Tool Calling in Practice: How AI Interacts with the World and Common Pitfalls

Why Tool Calling Is the Core of Agents
OpenAI Function Calling: Full Implementation
Anthropic Claude Tool Use
Five Common Mistakes and How to Fix Them
Parallel Tool Calls
Tool Design Principles
Production Middleware
Wrapping Up

An LLM on its own transforms text. Add tools and it can actually do things. Tool calling is the mechanism that turns a passive text generator into an active agent.

This post covers how tool calling actually works under the hood, how to implement it correctly, and the specific mistakes that trip up every team building agent systems in production.

Why Tool Calling Is the Core of Agents

An agent's capabilities are exactly as wide as its available tools:

Search tool → access to real-time information
Calculator tool → guaranteed mathematical accuracy
Code execution tool → write and run actual code
API tool → integrate with external services
Database tool → read and write persistent data

Without tools, an LLM can only answer from its training data. With tools, it can look up today's stock prices, send emails, and execute code.

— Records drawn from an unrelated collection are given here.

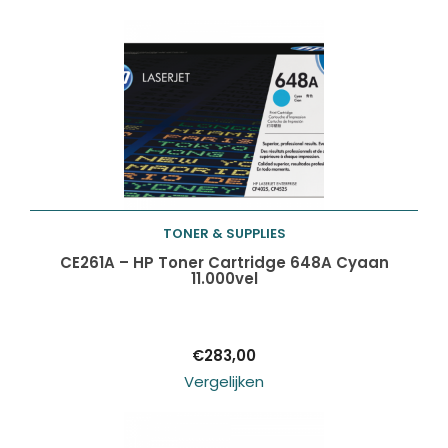
TONER & SUPPLIES
Toevoegen aan
CE261A – HP Toner Cartridge 648A Cyaan
11.000vel
winkelwagen
€
283,00
Vergelijken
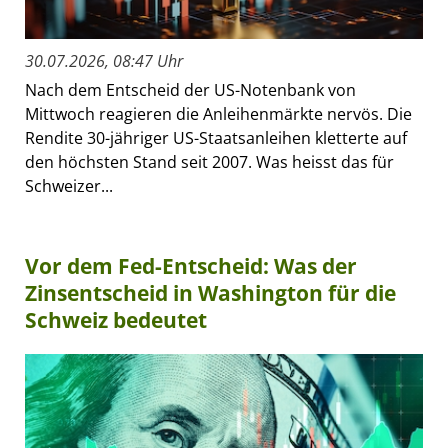
30.07.2026, 08:47 Uhr
Nach dem Entscheid der US-Notenbank von
Mittwoch reagieren die Anleihenmärkte nervös. Die
Rendite 30-jähriger US-Staatsanleihen kletterte auf
den höchsten Stand seit 2007. Was heisst das für
Schweizer...
Vor dem Fed-Entscheid: Was der
Zinsentscheid in Washington für die
Schweiz bedeutet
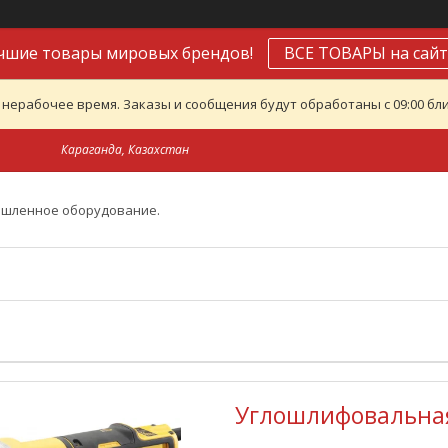
чшие товары мировых брендов!
ВСЕ ТОВАРЫ на сайт
 нерабочее время. Заказы и сообщения будут обработаны с 09:00 бли
Караганда, Казахстан
ышленное оборудование.
Углошлифовальна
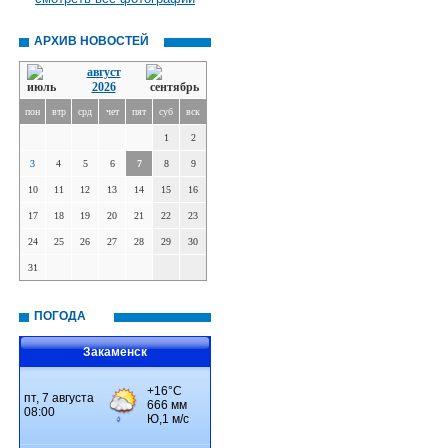
АРХИВ НОВОСТЕЙ
август
2026
пон
втр
срд
чет
пят
суб
вск
1
2
3
4
5
6
7
8
9
10
11
12
13
14
15
16
17
18
19
20
21
22
23
24
25
26
27
28
29
30
31
ПОГОДА
Закаменск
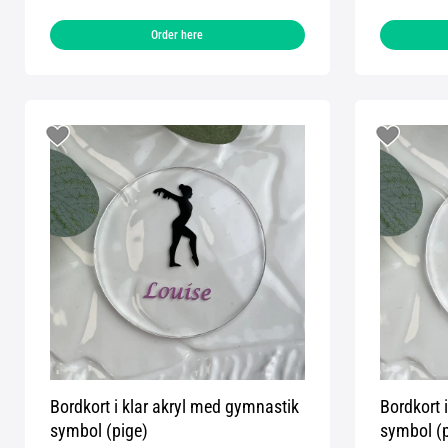
Order here
Bordkort i klar akryl med gymnastik
Bordkort i
symbol (pige)
symbol (p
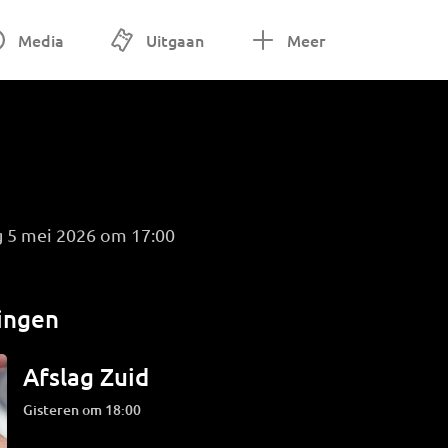
Media
Uitgaan
Meer
g 5 mei 2026 om 17:00
ingen
Afslag Zuid
Gisteren om 18:00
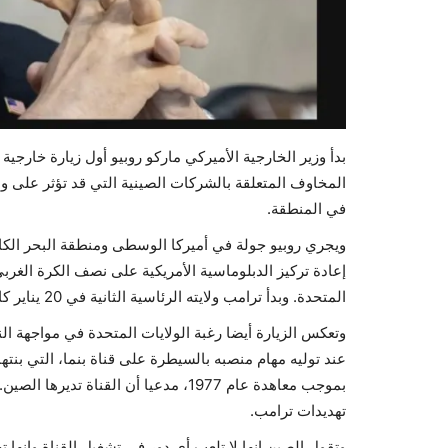
بدأ وزير الخارجية الأميركي ماركو روبيو أول زيارة خارجية
المخاوف المتعلقة بالشركات الصينية التي قد تؤثر على و
في المنطقة.
ويجري روبيو جولة في أميركا الوسطى ومنطقة البحر الكا
إعادة تركيز الدبلوماسية الأمريكية على نصف الكرة الغرب
المتحدة. وبدأ ترامب ولايته الرئاسية الثانية في 20 يناير كانون الثاني.
وتعكس الزيارة أيضا رغبة الولايات المتحدة في مواجهة الن
عند توليه مهام منصبه بالسيطرة على قناة بنما، التي بنتها
بموجب معاهدة عام 1977، مدعيا أن القنا
تهديدات ترامب.
وتقول الصين إنها لا تلعب أي دور في تشغيل القناة وإنها تح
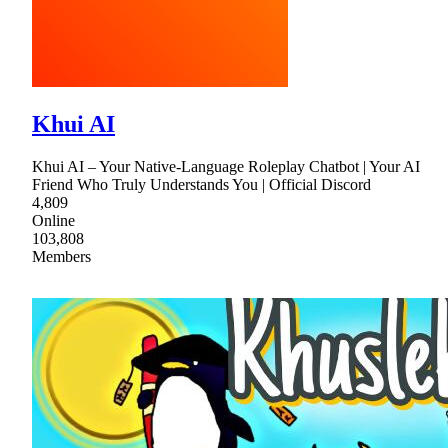
Khui AI
Khui AI – Your Native-Language Roleplay Chatbot | Your AI
Friend Who Truly Understands You | Official Discord
4,809
Online
103,808
Members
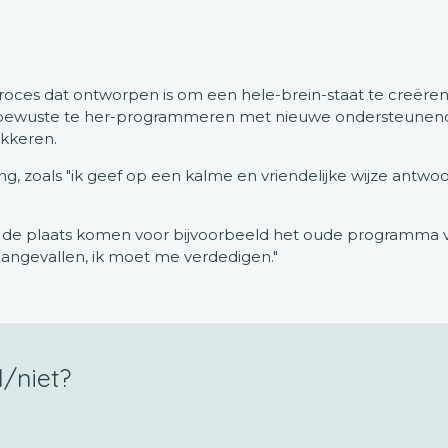
ces dat ontworpen is om een hele-brein-staat te creëren. 
rbewuste te her-programmeren met nieuwe ondersteunende
okkeren.
, zoals "ik geef op een kalme en vriendelijke wijze antwoor
 in de plaats komen voor bijvoorbeeld het oude programma v
d aangevallen, ik moet me verdedigen."
/niet?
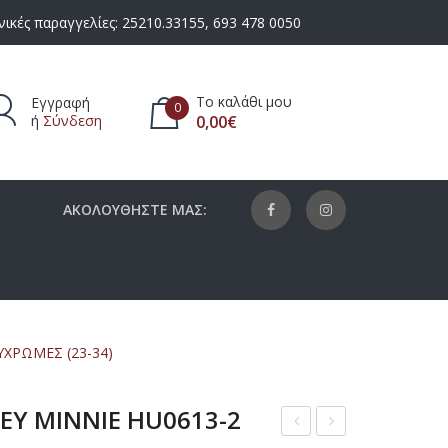
ικές παραγγελίες:
25210.33155
,
693 478 0050
Το καλάθι μου
Εγγραφή
0
ή
Σύνδεση
0,00
€
πάρχουν προϊόντα στο καλάθι.
ΑΚΟΛΟΥΘΗΣΤΕ ΜΑΣ:
ΥΧΡΩΜΕΣ (23-34)
NEY MINNIE HU0613-2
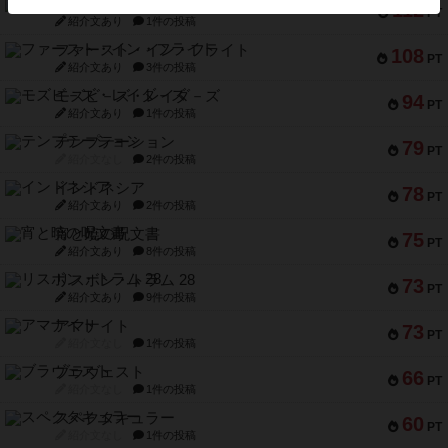
1809
112
PT
紹介文あり
1件の投稿
ファースト・イン・フライト
108
PT
紹介文あり
3件の投稿
モズビ－ズ・レイダ－ズ
94
PT
紹介文あり
1件の投稿
テンプテーション
79
PT
紹介文なし
2件の投稿
インドネシア
78
PT
紹介文あり
2件の投稿
宵と暁の呪文書
75
PT
紹介文あり
8件の投稿
リスボン・トラム 28
73
PT
紹介文あり
9件の投稿
アマナイト
73
PT
紹介文なし
1件の投稿
ブラヴェスト
66
PT
紹介文なし
1件の投稿
スペクタキュラー
60
PT
紹介文なし
1件の投稿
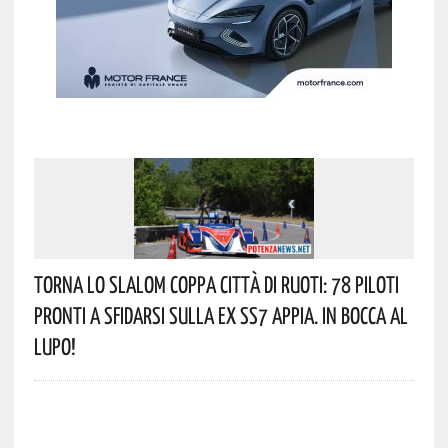
Torna Lo Slalom Coppa Città Di Ruoti: 78 Piloti
Pronti A Sfidarsi Sulla Ex SS7 Appia. In Bocca Al
Lupo!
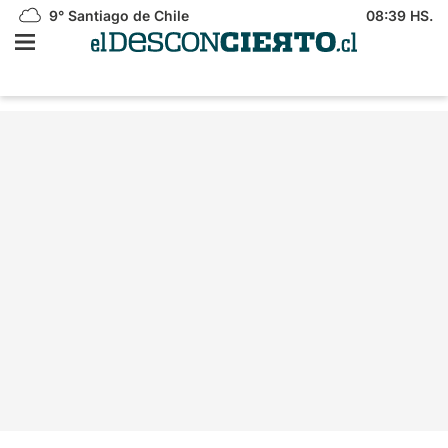
9°
Santiago de Chile
08:39 HS.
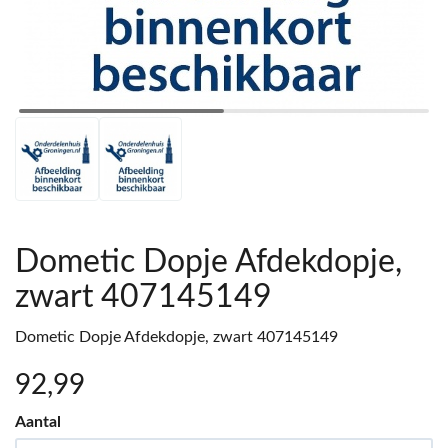
Dometic Dopje Afdekdopje,
zwart 407145149
Dometic Dopje Afdekdopje, zwart 407145149
92
,99
Aantal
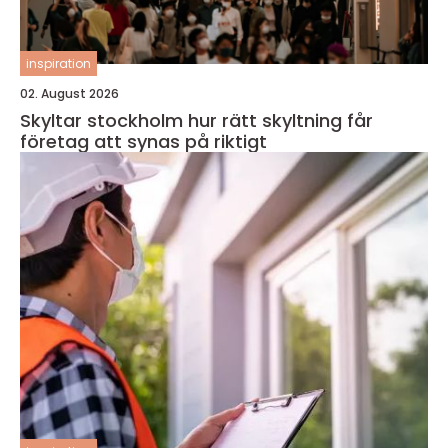
inspiration
02. August 2026
Skyltar stockholm hur rätt skyltning får
företag att synas på riktigt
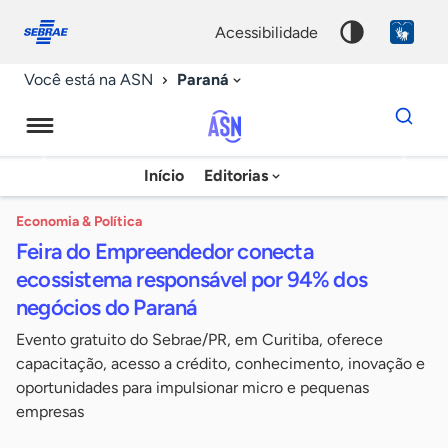
Fale
Acessibilidade
conosco
0
acessibilidade
9
Paraná
Você está na ASN
Dados
para
busca
Agência
Início
Editorias
Palavra
Sebrae
chave
de
Economia & Política
Feira do Empreendedor conecta
Notícias
ecossistema responsável por 94% dos
negócios do Paraná
Evento gratuito do Sebrae/PR, em Curitiba, oferece
capacitação, acesso a crédito, conhecimento, inovação e
oportunidades para impulsionar micro e pequenas
empresas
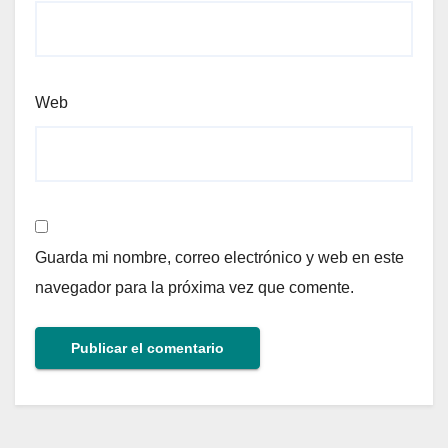
Web
Guarda mi nombre, correo electrónico y web en este
navegador para la próxima vez que comente.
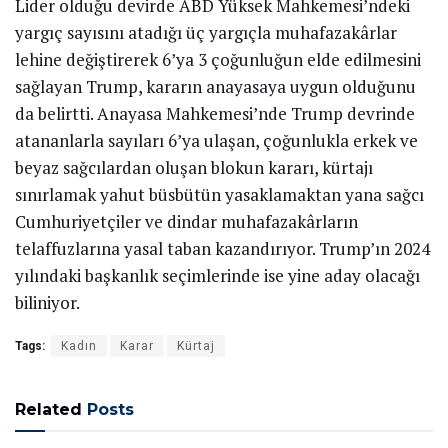
Lider olduğu devirde ABD Yüksek Mahkemesi’ndeki
yargıç sayısını atadığı üç yargıçla muhafazakârlar
lehine değiştirerek 6’ya 3 çoğunluğun elde edilmesini
sağlayan Trump, kararın anayasaya uygun olduğunu
da belirtti. Anayasa Mahkemesi’nde Trump devrinde
atananlarla sayıları 6’ya ulaşan, çoğunlukla erkek ve
beyaz sağcılardan oluşan blokun kararı, kürtajı
sınırlamak yahut büsbütün yasaklamaktan yana sağcı
Cumhuriyetçiler ve dindar muhafazakârların
telaffuzlarına yasal taban kazandırıyor. Trump’ın 2024
yılındaki başkanlık seçimlerinde ise yine aday olacağı
biliniyor.
Tags:
Kadın
Karar
Kürtaj
Related
Posts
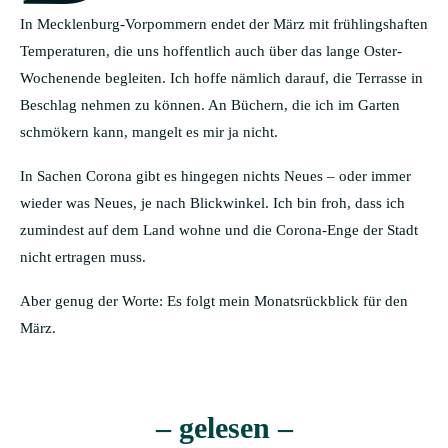
In Mecklenburg-Vorpommern endet der März mit frühlingshaften
Temperaturen, die uns hoffentlich auch über das lange Oster-
Wochenende begleiten. Ich hoffe nämlich darauf, die Terrasse in
Beschlag nehmen zu können. An Büchern, die ich im Garten
schmökern kann, mangelt es mir ja nicht.
In Sachen Corona gibt es hingegen nichts Neues – oder immer
wieder was Neues, je nach Blickwinkel. Ich bin froh, dass ich
zumindest auf dem Land wohne und die Corona-Enge der Stadt
nicht ertragen muss.
Aber genug der Worte: Es folgt mein Monatsrückblick für den
März.
– gelesen –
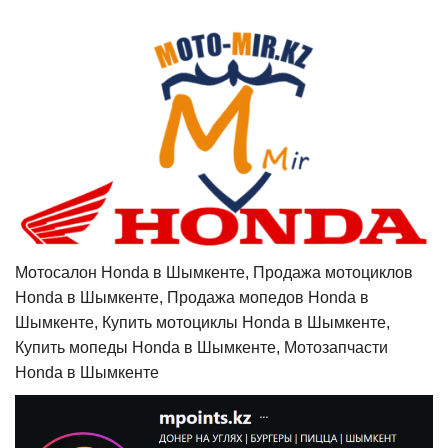
Мотосалон Honda в Шымкенте, Продажа мотоциклов
Honda в Шымкенте, Продажа мопедов Honda в
Шымкенте, Купить мотоциклы Honda в Шымкенте,
Купить мопеды Honda в Шымкенте, Мотозапчасти
Honda в Шымкенте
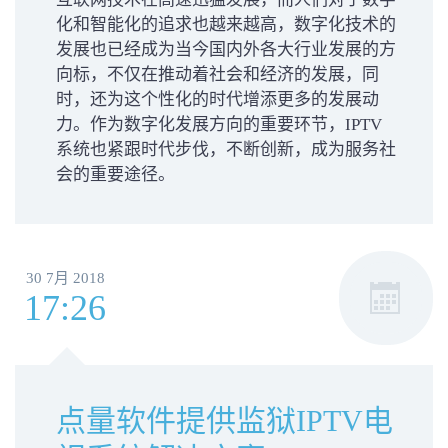
化和智能化的追求也越来越高，数字化技术的
发展也已经成为当今国内外各大行业发展的方
向标，不仅在推动着社会和经济的发展，同
时，还为这个性化的时代增添更多的发展动
力。作为数字化发展方向的重要环节，IPTV
系统也紧跟时代步伐，不断创新，成为服务社
会的重要途径。
30 7月 2018
17:26
点量软件提供监狱IPTV电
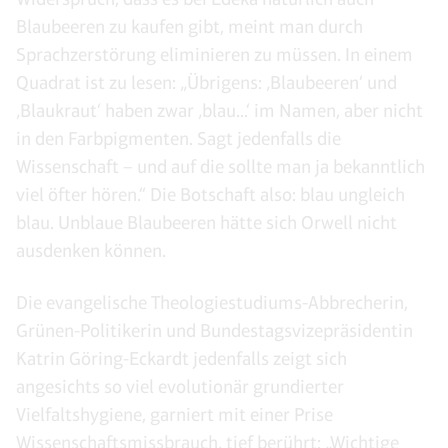
Blaubeeren zu kaufen gibt, meint man durch
Sprachzerstörung eliminieren zu müssen. In einem
Quadrat ist zu lesen: „Übrigens: ‚Blaubeeren‘ und
‚Blaukraut‘ haben zwar ‚blau...‘ im Namen, aber nicht
in den Farbpigmenten. Sagt jedenfalls die
Wissenschaft – und auf die sollte man ja bekanntlich
viel öfter hören.“ Die Botschaft also: blau ungleich
blau. Unblaue Blaubeeren hätte sich Orwell nicht
ausdenken können.
Die evangelische Theologiestudiums-Abbrecherin,
Grünen-Politikerin und Bundestagsvizepräsidentin
Katrin Göring-Eckardt jedenfalls zeigt sich
angesichts so viel evolutionär grundierter
Vielfaltshygiene, garniert mit einer Prise
Wissenschaftsmissbrauch, tief berührt: „
Wichtige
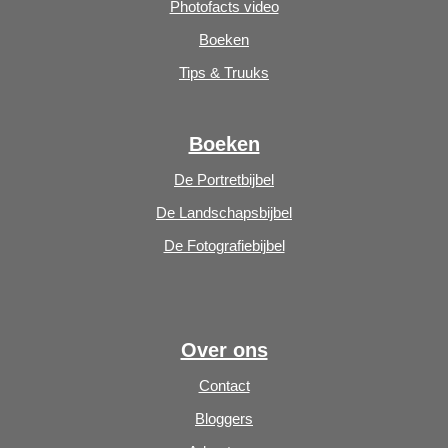
Photofacts video
Boeken
Tips & Truuks
Boeken
De Portretbijbel
De Landschapsbijbel
De Fotografiebijbel
Over ons
Contact
Bloggers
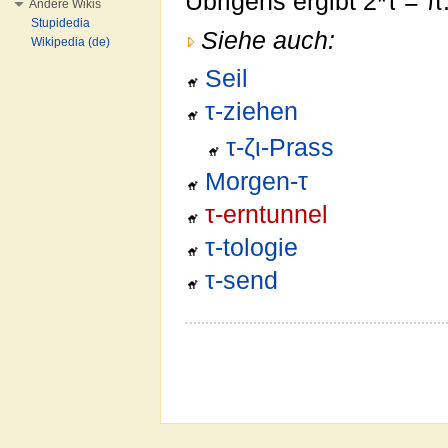
Übrigens ergibt 2*τ = π
Andere Wikis
Stupidedia
Siehe auch:
Wikipedia (de)
Seil
τ-ziehen
τ-ζι-Prass
Morgen-τ
τ-erntunnel
τ-tologie
τ-send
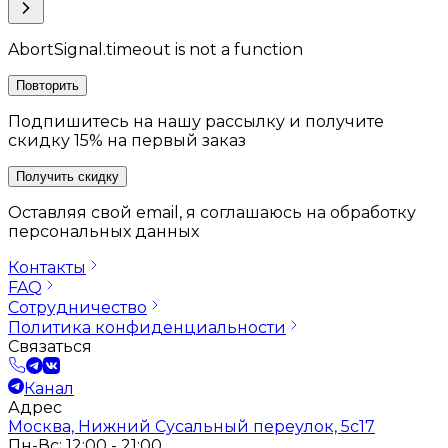
AbortSignal.timeout is not a function
Повторить
Подпишитесь на нашу рассылку и получите
скидку 15% на первый заказ
Получить скидку
Оставляя свой email, я соглашаюсь на обработку
персональных данных
Контакты
FAQ
Сотрудничество
Политика конфиденциальности
Связаться
Канал
Адрес
Москва, Нижний Сусальный переулок, 5с17
Пн-Вс: 12:00 - 21:00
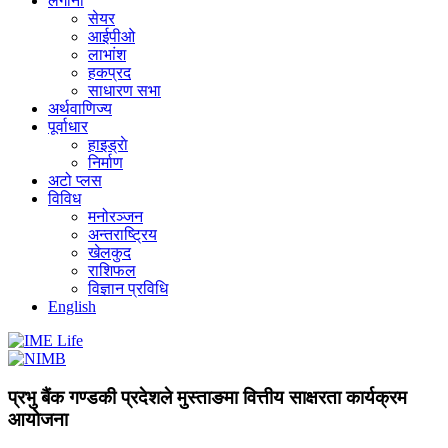
लगानी
सेयर
आईपीओ
लाभांश
हकप्रद
साधारण सभा
अर्थवाणिज्य
पूर्वाधार
हाइड्राे
निर्माण
अटो प्लस
विविध
मनोरञ्जन
अन्तराष्ट्रिय
खेलकुद
राशिफल
विज्ञान प्रविधि
English
प्रभु बैंक गण्डकी प्रदेशले मुस्ताङमा वित्तीय साक्षरता कार्यक्रम
आयोजना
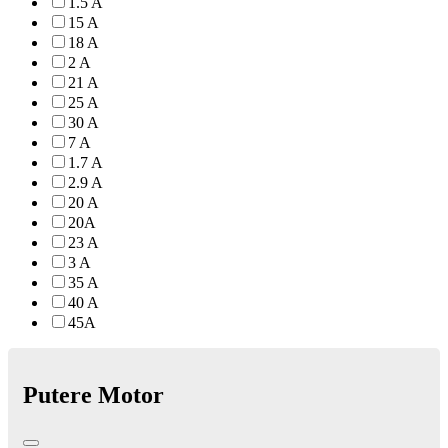
1.5 A
15 A
18 A
2 A
21 A
25 A
30 A
7 A
1.7 A
2.9 A
20 A
20A
23 A
3 A
35 A
40 A
45A
Putere Motor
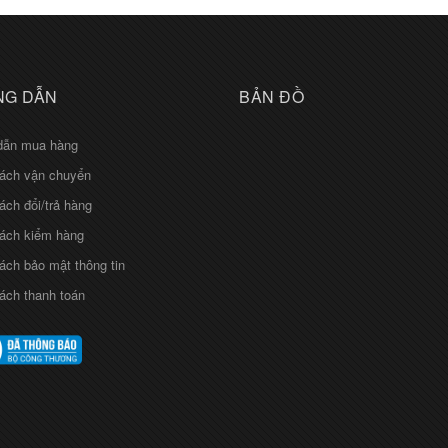
G DẪN
BẢN ĐỒ
dẫn mua hàng
ách vận chuyển
ách đổi/trả hàng
ách kiểm hàng
ách bảo mật thông tin
ách thanh toán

OpenAI Function Calling: Full Implementation

OpenAI's function calling has become the de facto standard API format.

Define Your Tools

import openai
import json
from typing import Any

client = openai.OpenAI(api_key="your-api-key")

tools = [
    {
        "type": "function",
        "function": {
            "name": "get_weather",
            "description": (
                "Get current weather for a specific city. "
                "Use this when the user asks about current weather conditions. "
                "Do NOT use for weather forecasts or historical data."
            ),
            "parameters": {
                "type": "object",
                "properties": {
                    "city": {
                        "type": "string",
                        "description": "City name in English, e.g. 'Seoul', 'Tokyo', 'New York'"
                    },
                    "unit": {
                        "type": "string",
                        "enum": ["celsius", "fahrenheit"],
                        "description": "Temperature unit. Default: celsius"
                    }
                },
                "required": ["city"]
            }
        }
    },
    {
        "type": "function",
        "function": {
            "name": "search_web",
            "description": (
                "Search the web for current information. "
                "Use for recent news, events, or anything that may have changed "
                "since the model's training cutoff."
            ),
            "parameters": {
                "type": "object",
                "properties": {
                    "query": {
                        "type": "string",
                        "description": "Search query"
                    },
                    "num_results": {
                        "type": "integer",
                        "description": "Number of results to return (1-10)",
                        "default": 3
                    }
                },
                "required": ["query"]
            }
        }
    }
]

Implement the Actual Functions

def get_weather(city: str, unit: str = "celsius") -> dict:
    response = weather_api.get(city=city, unit=unit)
    return {
        "city": city,
        "temperature": response.temp,
        "unit": unit,
        "condition": response.condition,
        "humidity": response.humidity
    }

def search_web(query: str, num_results: int = 3) -> list:
    results = search_api.search(query, count=num_results)
    return [
        {"title": r.title, "snippet": r.snippet, "url": r.url}
        for r in results
    ]

available_tools = {
    "get_weather": get_weather,
    "search_web": search_web
}

The Complete Tool Call Loop

def run_agent(user_message: str, max_iterations: int = 10) -> str:
    messages = [{"role": "user", "content": user_message}]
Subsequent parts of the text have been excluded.